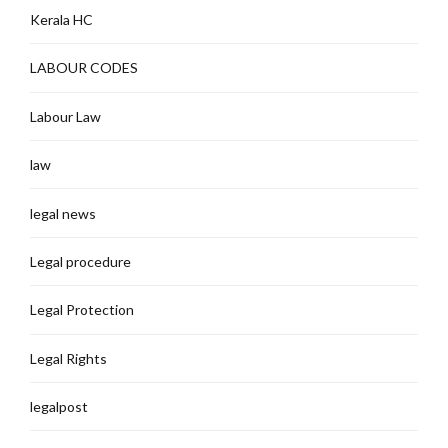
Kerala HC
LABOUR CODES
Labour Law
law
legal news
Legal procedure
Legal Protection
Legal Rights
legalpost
==
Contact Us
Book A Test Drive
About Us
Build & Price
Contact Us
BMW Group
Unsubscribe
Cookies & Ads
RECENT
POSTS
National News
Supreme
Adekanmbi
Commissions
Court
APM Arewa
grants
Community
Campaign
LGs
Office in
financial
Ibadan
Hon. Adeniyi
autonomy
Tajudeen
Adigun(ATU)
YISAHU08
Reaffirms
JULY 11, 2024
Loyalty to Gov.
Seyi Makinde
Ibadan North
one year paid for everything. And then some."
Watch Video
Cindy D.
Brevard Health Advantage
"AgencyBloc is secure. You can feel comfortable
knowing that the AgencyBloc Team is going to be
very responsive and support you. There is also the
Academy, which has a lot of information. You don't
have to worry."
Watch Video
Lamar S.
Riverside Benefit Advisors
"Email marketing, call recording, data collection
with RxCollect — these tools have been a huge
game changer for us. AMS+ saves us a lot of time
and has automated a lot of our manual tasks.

● What this task involves: Line by line, check the data above for the word "have" and state how many lines contain it. Give only the number.

● Expected answer: 2